Intel doesn't seem to cache the blocks that make up archives, perhaps assuming these are files that only get touched once as well. So, you won't see any benefit in WinRAR or WinZip.
However, virus scanning seems to enjoy a slight performance bump. While Intel ignores the files being scanned (as part of its caching algorithm), the Norton Internet Security 2011 executable is cached. In addition, virus scanners typically perform record keeping functions and scan suspicious files in a sandbox manner so as not to infect the system. This involves a small amount of writing, which could account for the better performance seen on the m4 and the SSD 311.
If ever there was a graph that visualized why you should spend $100 on 20 GB of SLC NAND instead of the same sum on 40 GB of MLC, this would be it. Intel's X25-V can only sustain sequential writes of up to 35 MB/s. This cannot keep up with the Barracuda's maximum outside-diameter data rate of 138 MB/s. So, the SSD actually slows down performance dramatically. Consider this a worst-case scenario for Smart Response Technology.

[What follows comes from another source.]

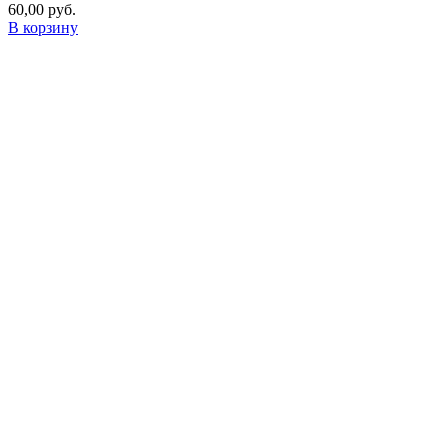
60,00
руб.
В корзину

Gamers, rejoice. Level loading (one of the premiere reasons to invest in solid-state technology) sees a huge gain at the hands of Intel's caching mechanism. Of course, this makes sense: it's all read-based application data, so caching is a perfect fit. It's only a shame that it takes a second or third run to realize the benefit that you'd get immediately on a pure SSD-based implementation.